[Stored data entries]
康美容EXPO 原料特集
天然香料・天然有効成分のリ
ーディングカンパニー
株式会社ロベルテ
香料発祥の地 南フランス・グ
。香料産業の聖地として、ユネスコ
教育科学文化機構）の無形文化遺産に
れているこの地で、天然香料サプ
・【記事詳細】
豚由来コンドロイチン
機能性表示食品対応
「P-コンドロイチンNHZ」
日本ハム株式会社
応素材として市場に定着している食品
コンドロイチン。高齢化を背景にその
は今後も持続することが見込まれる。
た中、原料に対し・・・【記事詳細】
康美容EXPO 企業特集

### [Assignment]
Reproduce the data exactly, omitting nothing.

### [Response to this exercise]
康美容EXPO 原料特集
天然香料・天然有効成分のリ
ーディングカンパニー
株式会社ロベルテ
香料発祥の地 南フランス・グ
。香料産業の聖地として、ユネスコ
教育科学文化機構）の無形文化遺産に
れているこの地で、天然香料サプ
・【記事詳細】
豚由来コンドロイチン
機能性表示食品対応
「P-コンドロイチンNHZ」
日本ハム株式会社
応素材として市場に定着している食品
コンドロイチン。高齢化を背景にその
は今後も持続することが見込まれる。
た中、原料に対し・・・【記事詳細】
康美容EXPO 企業特集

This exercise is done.